Der Siegeszug eines "undeutschen" Spiels

100 Jahre Fußball in Deutschland, Teil 1: 1900 bis 1933

Im Januar feierte der DFB, "der größte Sportverband der Welt", sein hundertjähriges Bestehen - mit Festakt, Funktionären und Udo Jürgens. Für uns ist das Jubiläum Anlass für einen Rückblick auf die Entwicklung des Fußballspiels in Deutschland, seine Sozialgeschichte und seine politische Instrumentalisierung.

Deutschland war fußballerisch lange Zeit ein Entwicklungsland. Mit dem Turnen hatte sich bereits eine andere Disziplin als "nationaler Sport" etabliert, die keine Konkurrenz neben sich duldete. Schon gar nicht, wenn diese ausländischen Ursprungs war. "... Sport zu treiben, war im Grunde identisch mit Turnen, und Turnen wiederum war eine höchst nationale Angelegenheit. Nicht nur damals, am Ausgang des 19. Jahrhunderts, sondern noch tief ins 20. Jahrhundert hinein. Stocknational in der Denkungsart und humanistisch in der Bildung, so hatte der vorbildliche Deutsche zu sein, weshalb die kickenden Gymnasiasten, denen wegen der ,Fußlümmelei` Verweis von der Schule angedroht war, zutiefst bedauerten, dass die ersten fußballspielenden Menschen nicht die alten Griechen gewesen waren." (Schröder 1990)

Die deutschtümelnde Turnerschaft betrachtete das Fußballspiel als "undeutsche", importierte Modetorheit, deren Ausbreitung zu begegnen sei. Aber trotz aller Einsprüche und sonstiger Widrigkeiten, die die Einführung des Fußballs hier zu Lande begleiteten, zählte Deutschland zu den ersten Ländern auf dem europäischen Kontinent, wo er gespielt wurde. Schriftliche Erwähnung fand er bereits 1796, als sich der Turnvater Guts Muths in seinem "Ersten deutschen Spielbuch" über ihn ablehnend äußerte. 1865 spielte der spätere erste Präsident des DFB, Ferdinand Hueppe, mit englischen Schülern der Lehranstalt Neuwied Fußball.

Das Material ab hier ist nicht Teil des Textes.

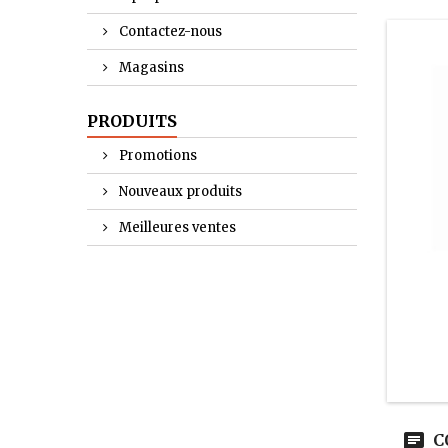
Contactez-nous
Magasins
PRODUITS
Promotions
Nouveaux produits
Meilleures ventes
C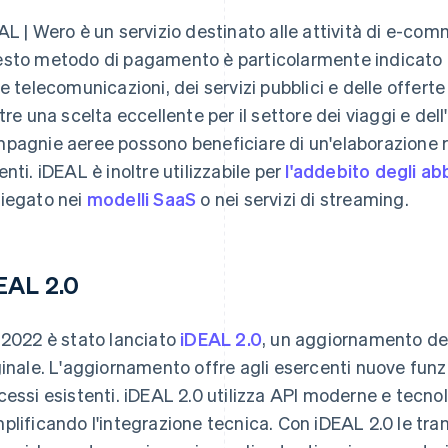
AL | Wero è un servizio destinato alle attività di e-com
sto metodo di pagamento è particolarmente indicato per 
le telecomunicazioni, dei servizi pubblici e delle offerte d
ltre una scelta eccellente per il settore dei viaggi e dell'
pagnie aeree possono beneficiare di un'elaborazione ra
enti. iDEAL è inoltre utilizzabile per
l'addebito degli a
iegato nei
modelli SaaS
o nei servizi di streaming.
EAL 2.0
 2022 è stato lanciato
iDEAL 2.0
, un aggiornamento d
ginale. L'aggiornamento offre agli esercenti nuove funzi
cessi esistenti. iDEAL 2.0 utilizza API moderne e tecno
plificando l'integrazione tecnica. Con iDEAL 2.0 le tr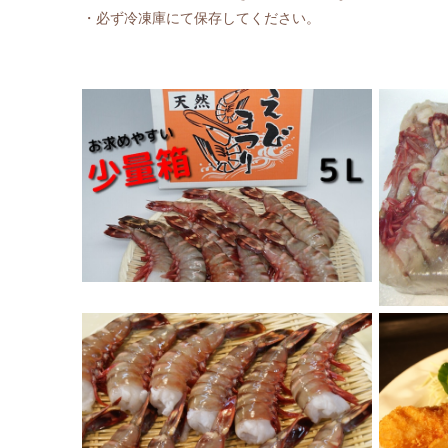
・必ず冷凍庫にて保存してください。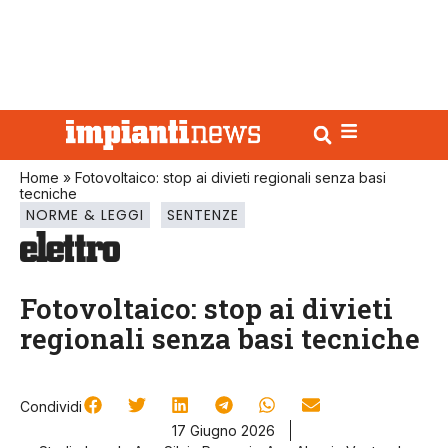
Home
»
Fotovoltaico: stop ai divieti regionali senza basi
tecniche
NORME & LEGGI
SENTENZE
Fotovoltaico: stop ai divieti
regionali senza basi tecniche
Condividi
17 Giugno 2026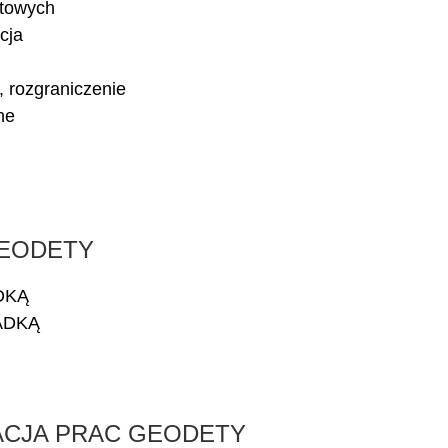
ktowych
cja
, rozgraniczenie
ne
GEODETY
DKĄ
ADKĄ
ZACJA PRAC GEODETY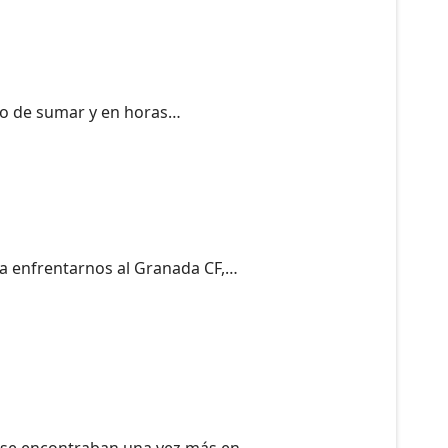
ado de sumar y en horas…
ra enfrentarnos al Granada CF,…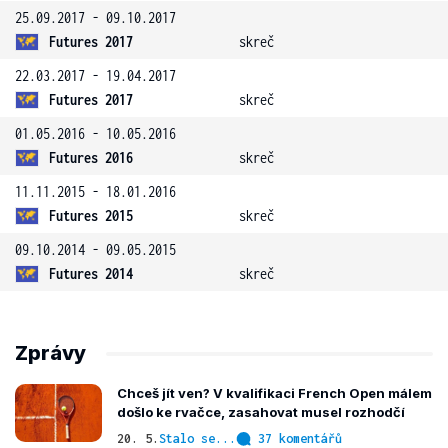
25.09.2017 - 09.10.2017
Futures 2017
skreč
22.03.2017 - 19.04.2017
Futures 2017
skreč
01.05.2016 - 10.05.2016
Futures 2016
skreč
11.11.2015 - 18.01.2016
Futures 2015
skreč
09.10.2014 - 09.05.2015
Futures 2014
skreč
Zprávy
Chceš jít ven? V kvalifikaci French Open málem
došlo ke rvačce, zasahovat musel rozhodčí
20. 5.
Stalo se...
37 komentářů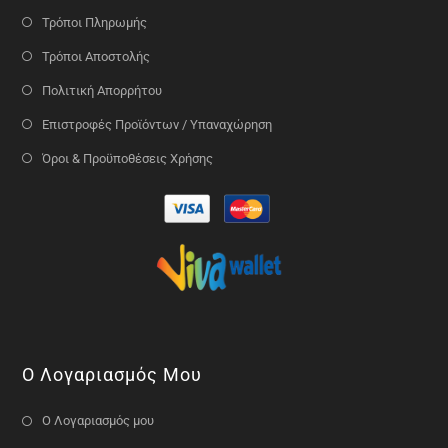
Τρόποι Πληρωμής
Τρόποι Αποστολής
Πολιτική Απορρήτου
Επιστροφές Προϊόντων / Υπαναχώρηση
Όροι & Προϋποθέσεις Χρήσης
Ο Λογαριασμός Μου
Ο Λογαριασμός μου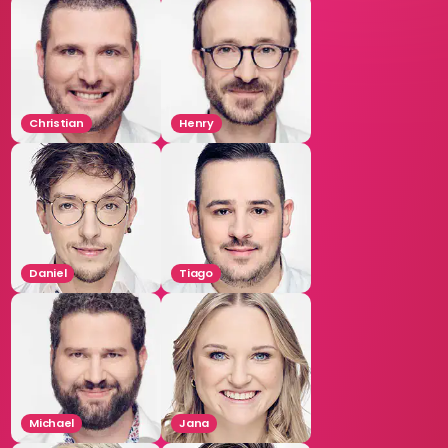
Christian
Henry
Daniel
Tiago
Michael
Jana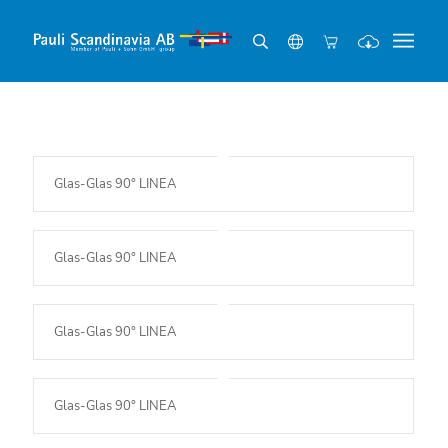
Glas-Glas 90° LINEA
Glas-Glas 90° LINEA
Glas-Glas 90° LINEA
Glas-Glas 90° LINEA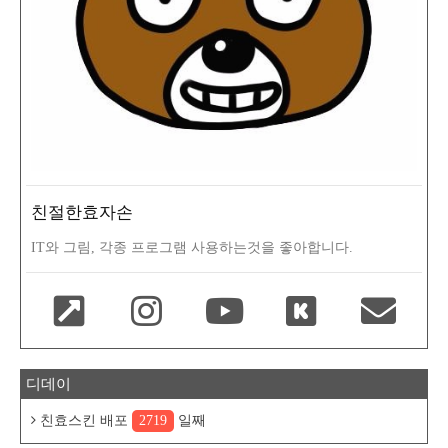
친절한효자손
IT와 그림, 각종 프로그램 사용하는것을 좋아합니다.
디데이
친효스킨 배포
2719
일째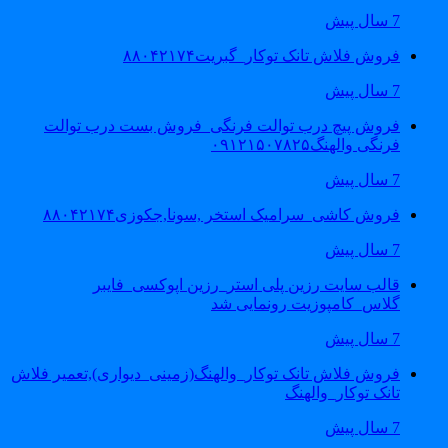
7 سال پیش
فروش فلاش تانک توکار_گبریت۸۸۰۴۲۱۷۴
7 سال پیش
فروش پیچ درب توالت فرنگی_فروش بست درب توالت
فرنگی والهنگ۰۹۱۲۱۵۰۷۸۲۵
7 سال پیش
فروش کاشی_سرامیک استخر ,سونا,جکوزی۸۸۰۴۲۱۷۴
7 سال پیش
قالب سایت رزین پلی استر_رزین اپوکسی_فایبر
گلاس_کامپوزیت رونمایی شد
7 سال پیش
فروش فلاش تانک توکار_والهنگ(زمینی_دیواری),تعمیر فلاش
تانک توکار_والهنگ
7 سال پیش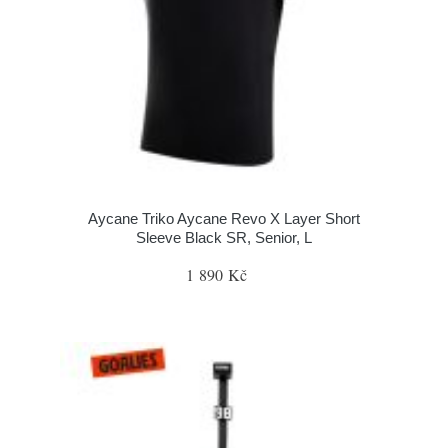
Aycane Triko Aycane Revo X Layer Short
Sleeve Black SR, Senior, L
1 890 Kč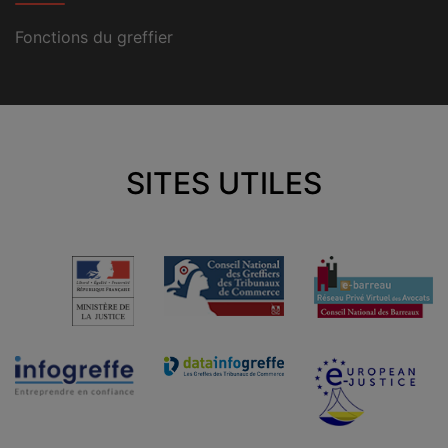
Fonctions du greffier
SITES UTILES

Fußball wurde zunächst vor allem dort gespielt, wo sich "Engländerkolonien" befanden, die nach dem Wiener Kongress in Handelszentren (z.B. Hamburg, Berlin, Frankfurt), Residenzstädten (z.B. Hannover, Braunschweig, Dresden) und Modebädern (z.B. Baden-Baden) entstanden waren. Bei den Engländern handelte es sich "teils um Langzeit-Touristen, teils um Verwandte der deutschen Herrschaftshäuser. Seit Mitte des 19. Jahrhunderts kamen auch Unternehmer, kaufmännische Angestellte und ,engineers` hinzu. (...) Um den Zusammenhalt unter den Landsleuten zu stärken, pflegten sie die bekannten ,sports and pasttimes`, zum Beispiel Lawn-Tennis, Leichtathletik und Hockey, Rudern und Rollschuhlaufen, Angeln und natürlich das Fußballspiel." (Eisenberg 1997)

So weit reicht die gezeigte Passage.